Dataset entries

============================================================

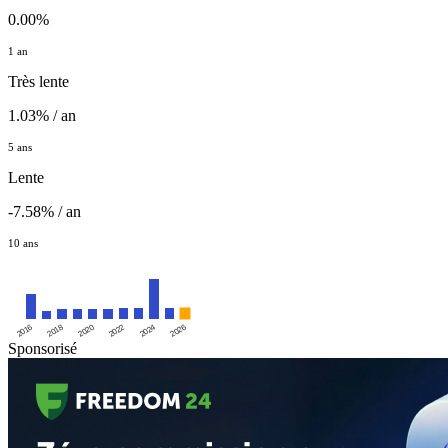
0.00%
1 an
Très lente
1.03% / an
5 ans
Lente
-7.58% / an
10 ans
2016
2020
2024
2018
2022
2026
Sponsorisé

============================================================

→ WHAT IS NEEDED: The records above should be duplicated exactly, with none of their pictures kept.

→ TASK OUTPUT:
0.00%
1 an
Très lente
1.03% / an
5 ans
Lente
-7.58% / an
10 ans
2016
2020
2024
2018
2022
2026
Sponsorisé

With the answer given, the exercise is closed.